Laying the Groundwork for Smart, Connected Cities
In the city of the future, open parking spaces will tell drivers their whereabouts, conserving fuel and reducing emissions, and garbage cans will tell trash collectors when they’re full, saving unnecessary trips from sanitation trucks.
Streetlights will conserve energy by turning off when no one’s around, and a range of on-the-spot mobility options will be at people’s fingertips—be it bus, car share, bike share, or taxi—ready for purchase and recommended for users based on current availability and traffic conditions.
Tens of thousands of everyday objects—including cell phones, light poles, cars, and even pavement markers—will serve as data receivers, transmitters, and processors. This intelligent infrastructure—or “Internet of Things”—will feed information into a network of interconnected systems that work in concert to improve efficiency and coordinate city services.
This is not the stuff of science fiction.
These are elements of a “smart city” or “connected city,” and technologies like this already exist.
“I don’t think there’s currently a working, comprehensive model of a smart/connected city that pulls together everything that’s possible,” said Volpe project manager Matt Burt. “But most of the technological elements are real and available, and new deployments are occurring every day.”

In a smart/connected city, all critical city systems are capable of communicating with each other to allow coordination and improve efficiency.
The Path Forward
Given that these technologies exist, the next challenge lies in synching them up in a way that transforms the future of our cities—and the U.S. Department of Transportation is studying the path forward.

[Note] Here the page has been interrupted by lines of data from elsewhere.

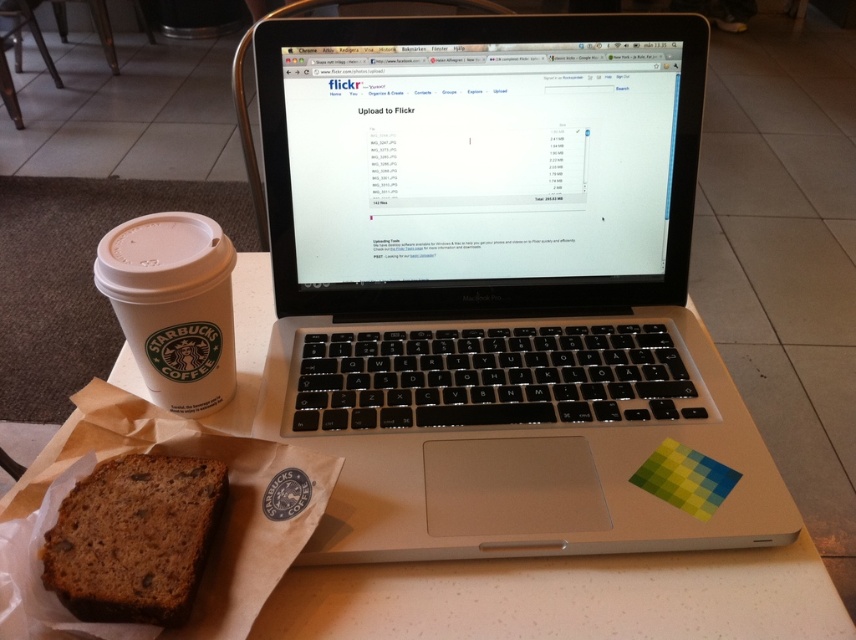 Which of these two, brown crumbly bread at lower left or white matte cup at left, stands taller?

With more height is white matte cup at left.

Can you confirm if brown crumbly bread at lower left is shorter than white matte cup at left?

Correct, brown crumbly bread at lower left is not as tall as white matte cup at left.

The image size is (856, 640). Find the location of `brown crumbly bread at lower left`. brown crumbly bread at lower left is located at coordinates (135, 538).

Which is in front, point (521, 612) or point (169, 320)?

Point (521, 612) is in front.

Image resolution: width=856 pixels, height=640 pixels. What are the coordinates of `white paper napkin at lower left` in the screenshot? It's located at (568, 598).

Find the location of a particular element. white paper napkin at lower left is located at coordinates (568, 598).

In the scene shown: Which is below, silver/black plastic laptop at center or white matte cup at left?

white matte cup at left is below.

Is silver/black plastic laptop at center thinner than white matte cup at left?

Incorrect, silver/black plastic laptop at center's width is not less than white matte cup at left's.

Measure the distance between silver/black plastic laptop at center and camera.

48.42 centimeters

At what (x,y) coordinates should I click in order to perform the action: click on silver/black plastic laptop at center. Please return your answer as a coordinate pair (x, y). Looking at the image, I should click on (497, 284).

U.S. DOT’s Intelligent Transportation Systems Joint Program Office (ITS JPO) has released a white paper that presents a vision of the smart/connected city and lays the groundwork for future research.
Written by Volpe under sponsorship of the ITS JPO Connected Cities Program, this white paper lays out the rationale for smart/connected cities, offers an assessment and synthesis of the current state, and identifies key questions that should be considered in future research.
Dynamics of Smart/Connected Cities
In a smart/connected city, all critical city systems—transportation, utilities, employment, health care, public safety, education, and others—are capable of communicating with each other to allow coordination and improve efficiency.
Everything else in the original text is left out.